» **WORK ITEM**: Beginning with the line that contains "#ПродвижениеБренда", repeat each line exactly through the end of the listing below. Pictures stay out.
++++ GIVEN ENTRIES
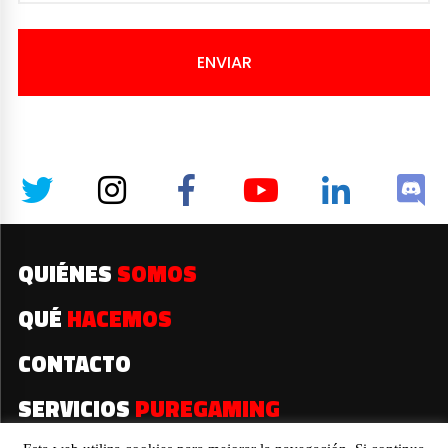
ENVIAR
QUIÉNES
SOMOS
QUÉ
HACEMOS
CONTACTO
SERVICIOS
PUREGAMING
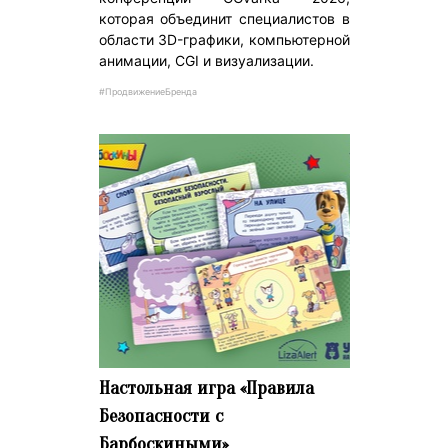
которая объединит специалистов в
области 3D-графики, компьютерной
анимации, CGI и визуализации.
#ПродвижениеБренда
Настольная игра «Правила
Безопасности с
Барбоскиными»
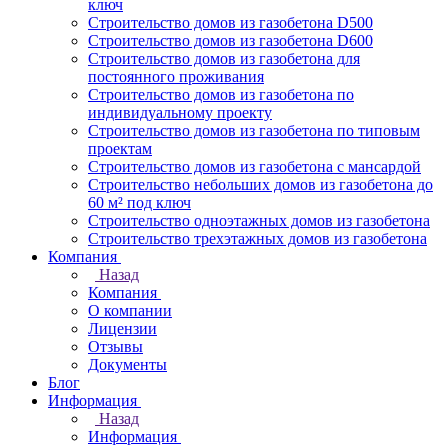
ключ
Строительство домов из газобетона D500
Строительство домов из газобетона D600
Строительство домов из газобетона для
постоянного проживания
Строительство домов из газобетона по
индивидуальному проекту
Строительство домов из газобетона по типовым
проектам
Строительство домов из газобетона с мансардой
Строительство небольших домов из газобетона до
60 м² под ключ
Строительство одноэтажных домов из газобетона
Строительство трехэтажных домов из газобетона
Компания
Назад
Компания
О компании
Лицензии
Отзывы
Документы
Блог
Информация
Назад
Информация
++++++++
» **ANSWER TO THE EXERCISE**:
#ПродвижениеБренда
Настольная игра «Правила
Безопасности с
Барбоскиными»
ключ
Строительство домов из газобетона D500
Строительство домов из газобетона D600
Строительство домов из газобетона для
постоянного проживания
Строительство домов из газобетона по
индивидуальному проекту
Строительство домов из газобетона по типовым
проектам
Строительство домов из газобетона с мансардой
Строительство небольших домов из газобетона до
60 м² под ключ
Строительство одноэтажных домов из газобетона
Строительство трехэтажных домов из газобетона
Компания
Назад
Компания
О компании
Лицензии
Отзывы
Документы
Блог
Информация
Назад
Информация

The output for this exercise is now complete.